### TASK INSTRUCTIONS
Please print every record exactly as it stands, leaving out the pictures.

Saved entries:

•••••

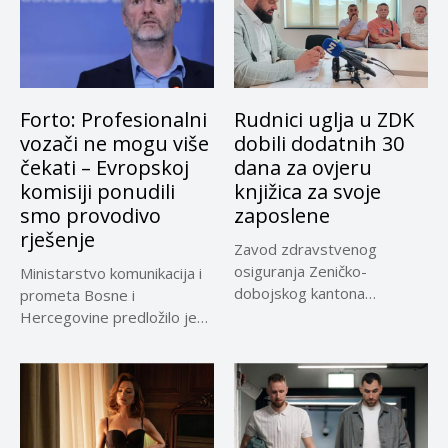
Forto: Profesionalni
Rudnici uglja u ZDK
vozači ne mogu više
dobili dodatnih 30
čekati – Evropskoj
dana za ovjeru
komisiji ponudili
knjižica za svoje
smo provodivo
zaposlene
rješenje
Zavod zdravstvenog
osiguranja Zeničko-
Ministarstvo komunikacija i
dobojskog kantona
prometa Bosne i
omogućio je dodatni rok od
Hercegovine predložilo je
30 dana...
Evropskoj komisiji
privremeno...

•••••

### EXERCISE SOLUTION
Forto: Profesionalni
Rudnici uglja u ZDK
vozači ne mogu više
dobili dodatnih 30
čekati – Evropskoj
dana za ovjeru
komisiji ponudili
knjižica za svoje
smo provodivo
zaposlene
rješenje
Zavod zdravstvenog
osiguranja Zeničko-
Ministarstvo komunikacija i
dobojskog kantona
prometa Bosne i
omogućio je dodatni rok od
Hercegovine predložilo je
30 dana...
Evropskoj komisiji
privremeno...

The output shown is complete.